(285a) Segregation and Interface Shape Control During EDG Growth of CZT Crystals

The availability of large, single crystals of cadmium zinc telluride (CZT) with uniform properties is key to improving the performance of gamma radiation detectors fabricated from them. In this presentation, we discuss the validation of our computational models by comparison with experimental zinc distributions via photoluminescence measurements of Burger (Fisk University) and Lynn (Washington State University) for a CZT crystal grown using the electrodynamic gradient-freeze (EDG) method.  Furthermore, we predict non-classical zinc distributions for crystals grown in larger-scale EDG systems using classical thermal growth profiles.   This surprising result is consistent with many prior growth outcomes where “anomalous” zinc distributions have been observed, quite different from the segregation behavior exhibited by traditional Bridgman growth systems. 

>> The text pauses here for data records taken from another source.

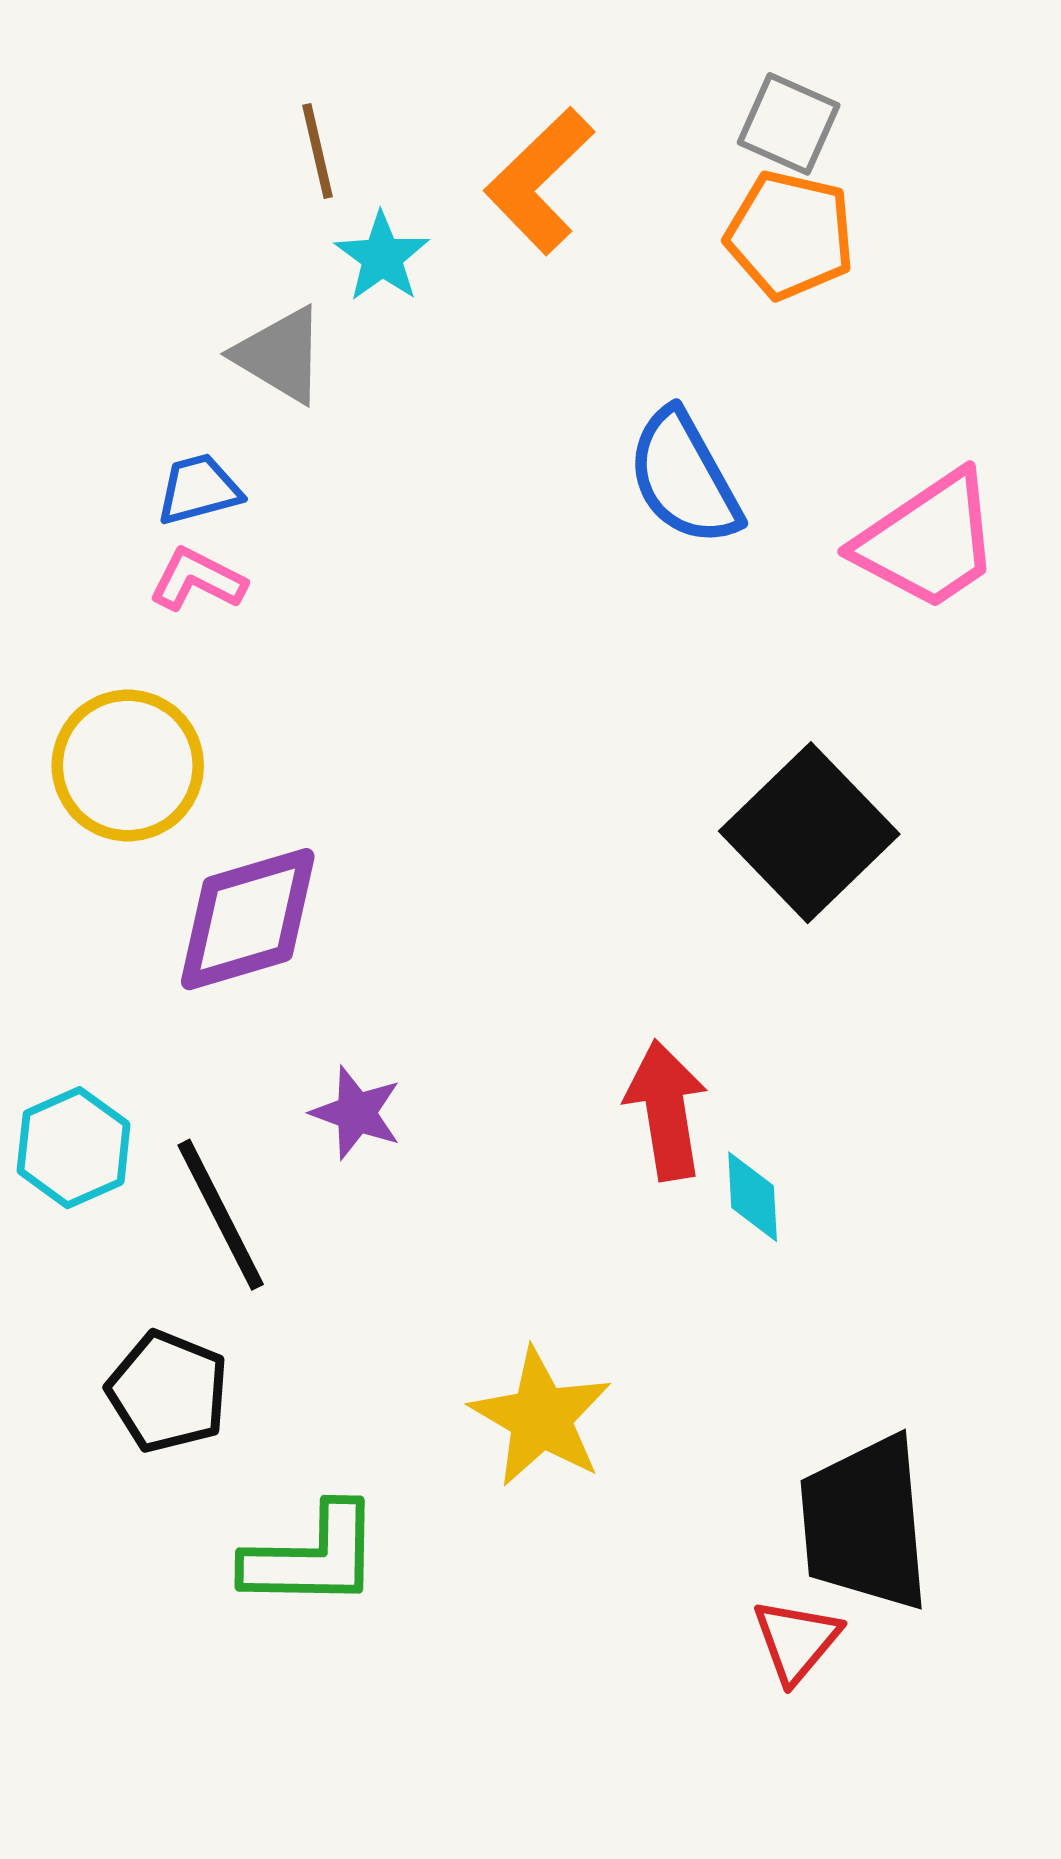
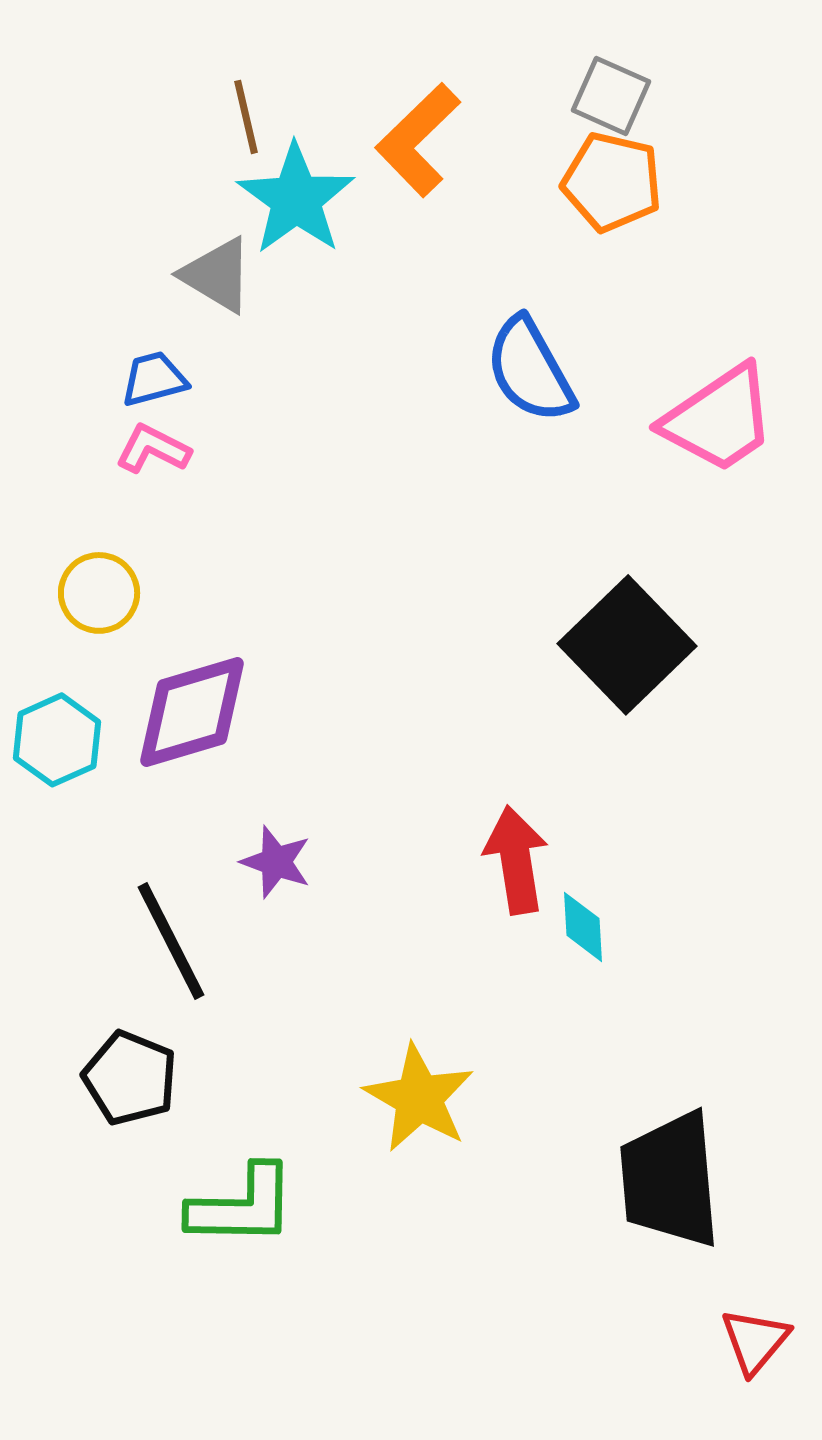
cyan star: (382, 257) -> (296, 199), size x1.6
yellow circle: (128, 766) -> (99, 593), size x0.7
cyan hexagon: (74, 1148) -> (57, 740), moved
red triangle: (796, 1641) -> (755, 1341), moved

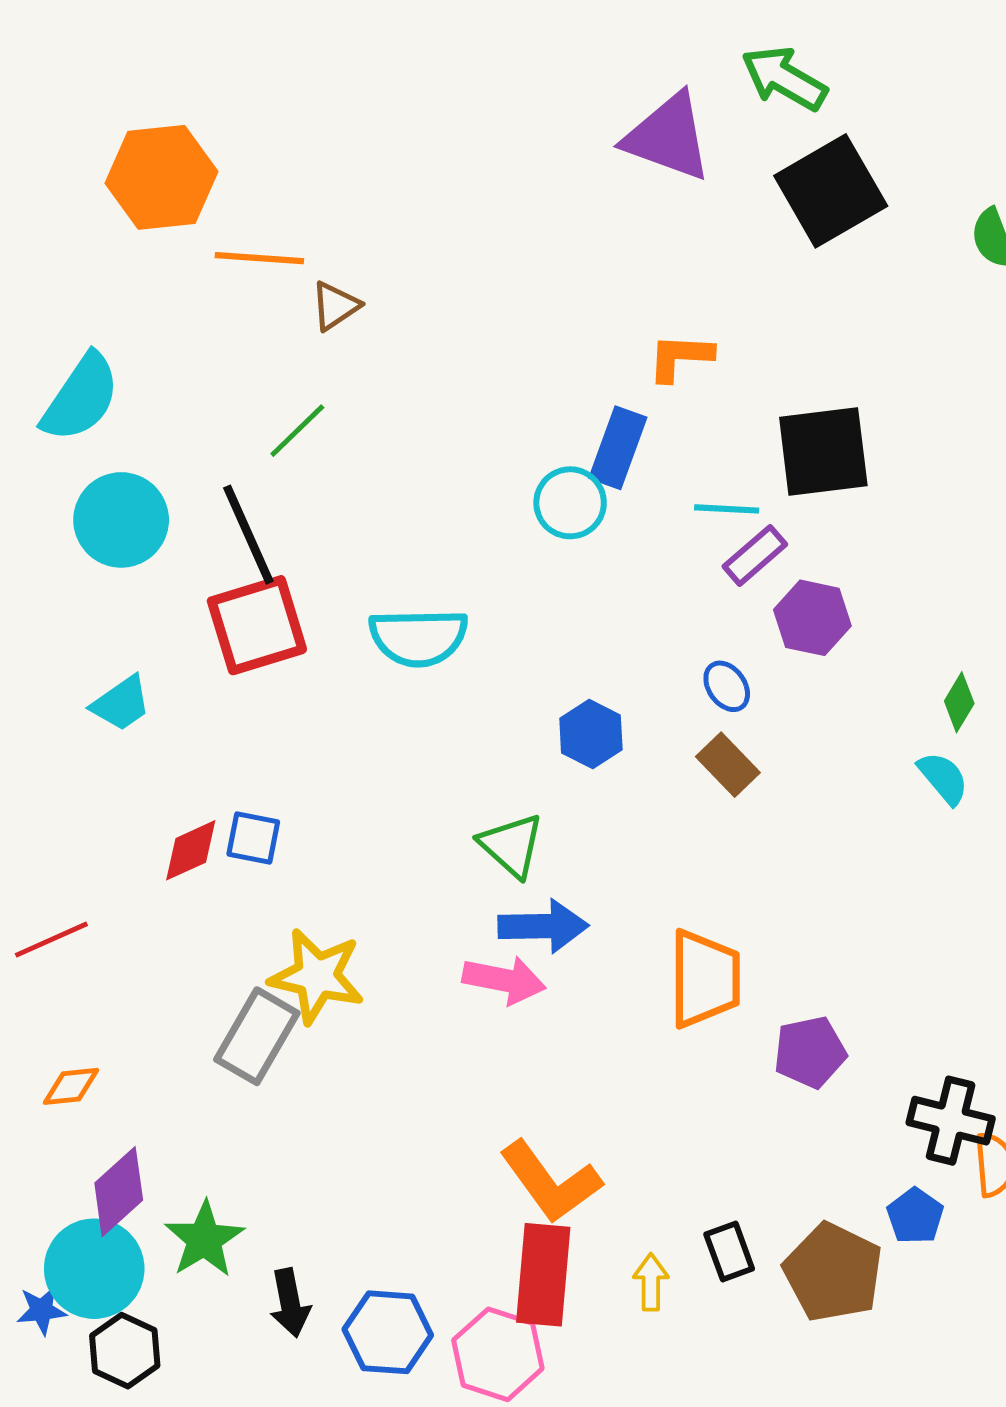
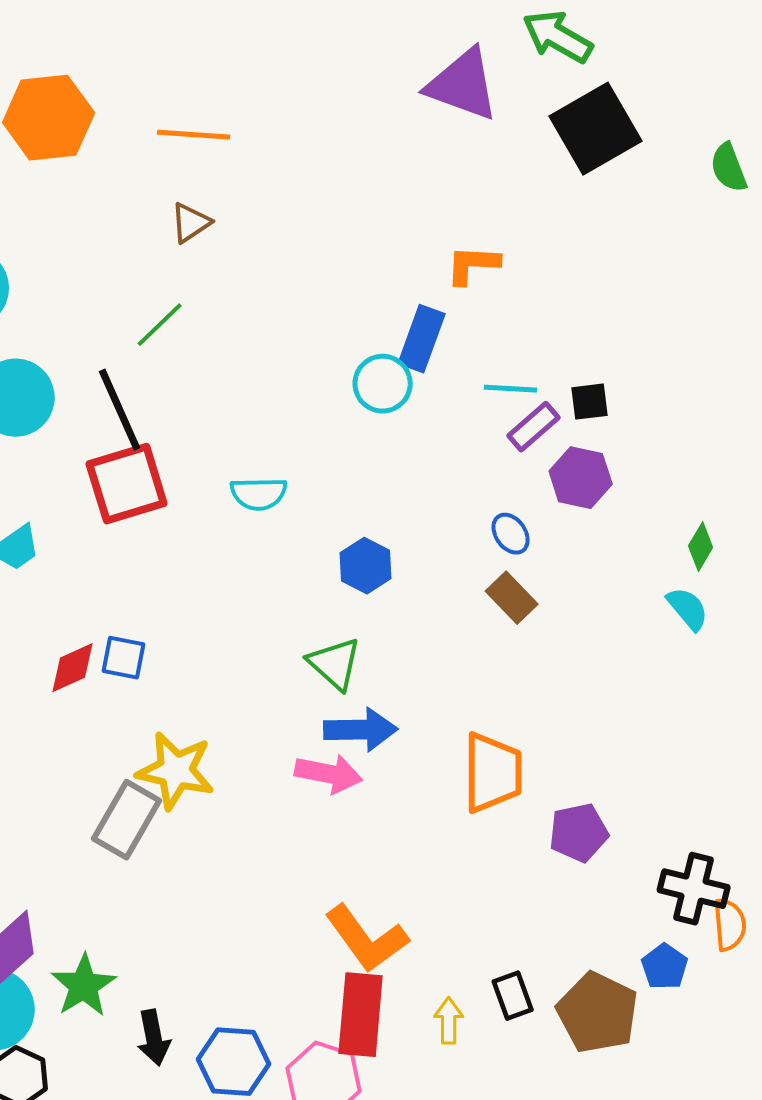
orange line: (259, 258) -> (194, 135), moved
black square: (823, 451) -> (590, 402), moved, size x0.5
cyan semicircle: (418, 637) -> (259, 494), size x0.7
blue hexagon: (591, 734) -> (366, 566), moved

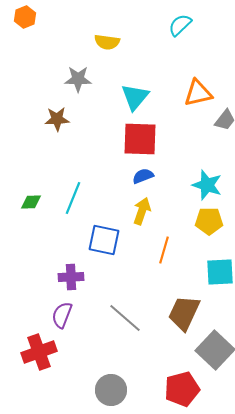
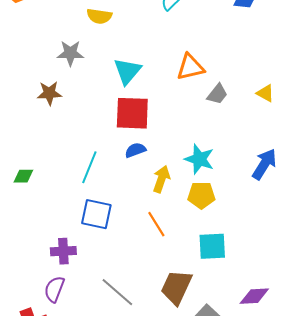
cyan line: (73, 198) -> (89, 167), moved
yellow arrow: (142, 211) -> (161, 179), moved
orange line: (164, 250) -> (156, 224), turned -48

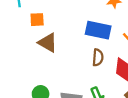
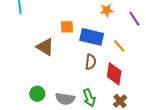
orange square: (37, 20) -> (67, 27), moved

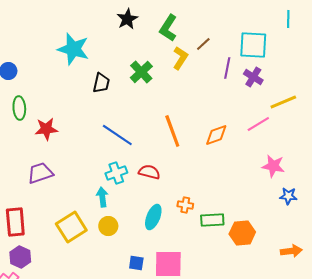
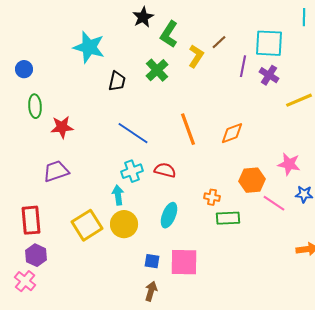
green L-shape: (168, 28) -> (169, 34), moved
pink line: (258, 124) -> (274, 203), moved, turned 65
orange cross: (185, 205) -> (212, 197), moved
yellow circle: (108, 226) -> (124, 224), size x1.4
orange hexagon: (242, 233) -> (252, 180), moved

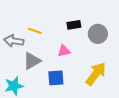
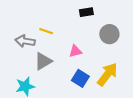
black rectangle: (74, 25) -> (86, 12), moved
blue square: (56, 78) -> (80, 78), moved, turned 36

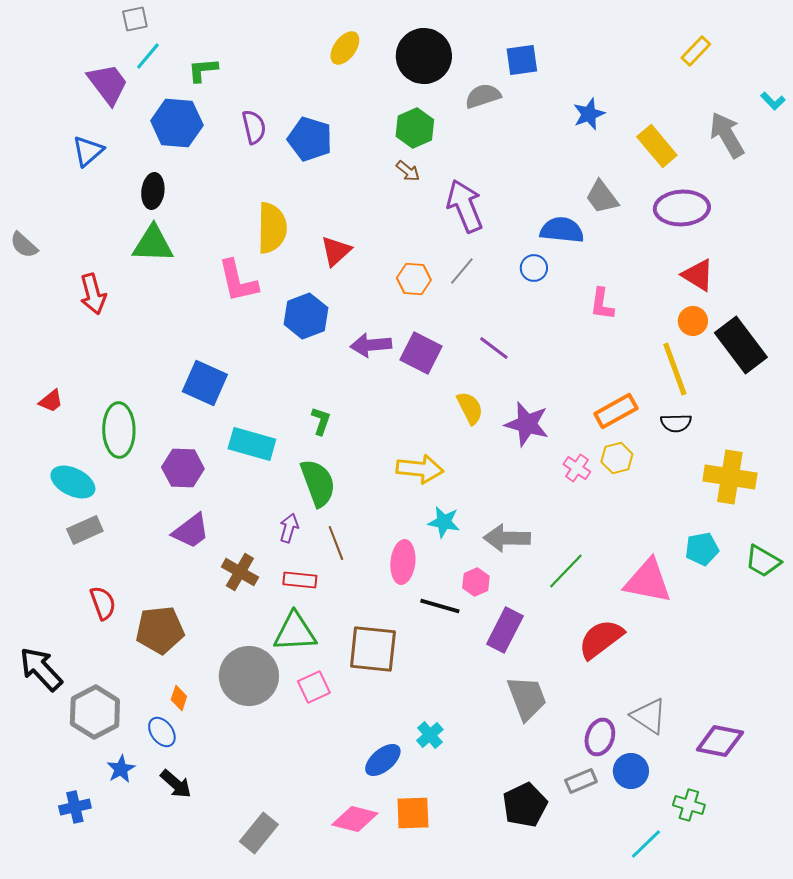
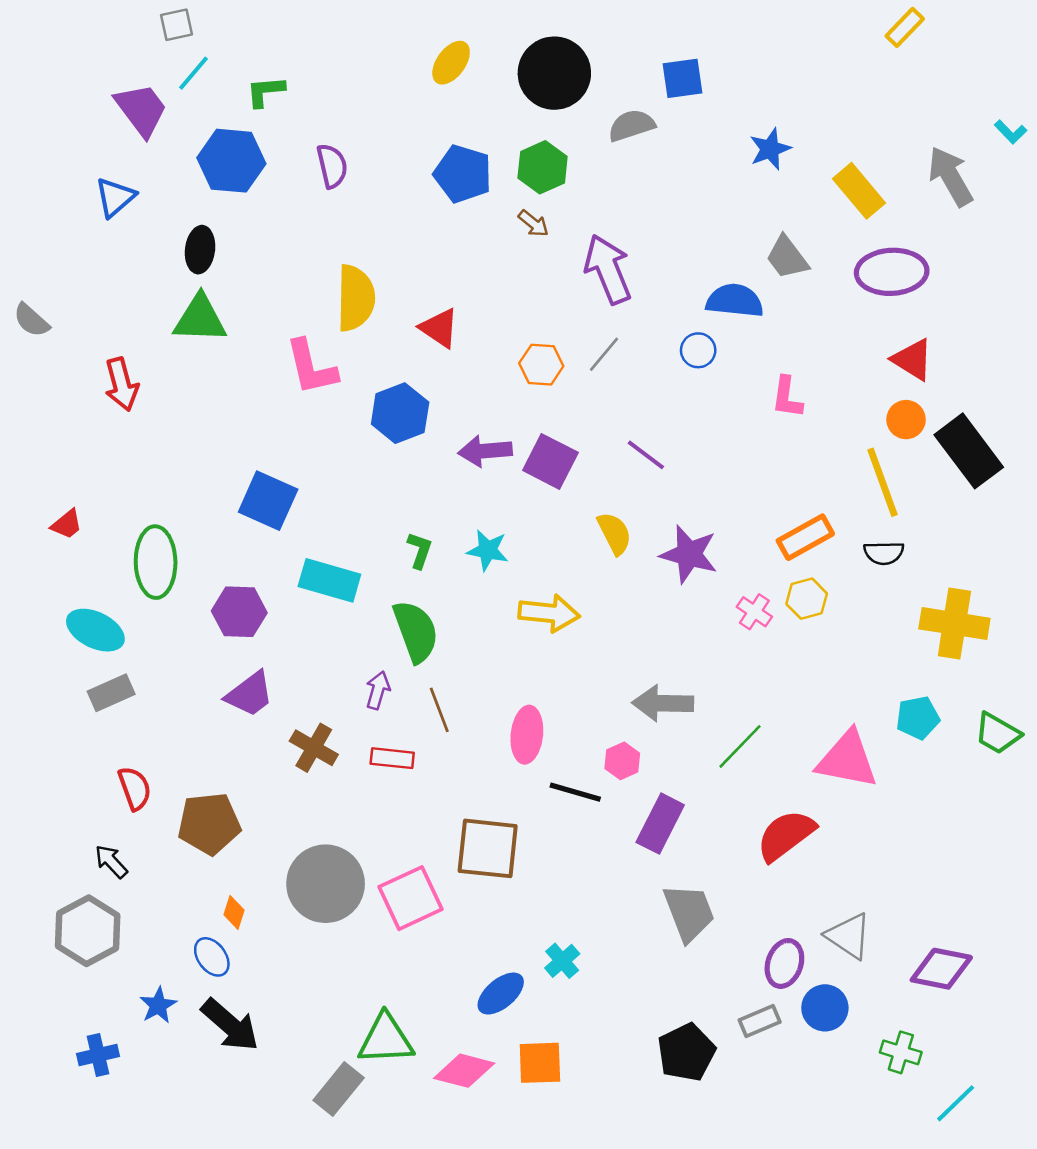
yellow rectangle: (696, 51) -> (905, 27), moved
blue pentagon: (310, 139) -> (463, 174), moved
red triangle: (336, 251) -> (439, 328), turned -44
cyan star: (444, 522) -> (488, 550), moved
green triangle: (295, 632) -> (386, 1039), moved
black arrow: (41, 669) -> (111, 861), moved, size x0.6
pink square: (314, 687) -> (411, 898), size x1.5
gray hexagon: (95, 712) -> (88, 931), moved
black arrow: (176, 784) -> (230, 1025), size x1.4
cyan line: (646, 844) -> (956, 1103), moved

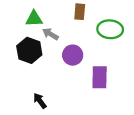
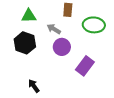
gray arrow: (50, 34) -> (54, 29), moved
purple rectangle: (100, 77) -> (85, 66), turned 36

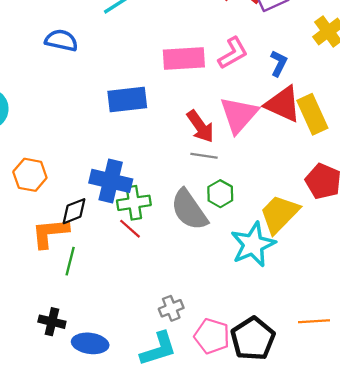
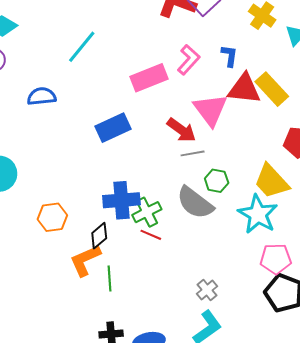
yellow trapezoid: (279, 214) -> (271, 181), turned -69
pink pentagon: (212, 336) -> (276, 259), moved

We follow with a novel analysis to optimize EDG growth profiles to promote the growth of CZT crystals with a uniformly convex interface shape.  Such interface shapes may be very beneficial toward reducing the probability of new grain formation, thus improving the single-crystal yield for a growth run.  We also demonstrate that growth under these optimized thermal profiles results in zinc composition that is much more uniform than achieved using classical profiles.  We make the case that these results can be put directly into practice using existing EDG growth systems.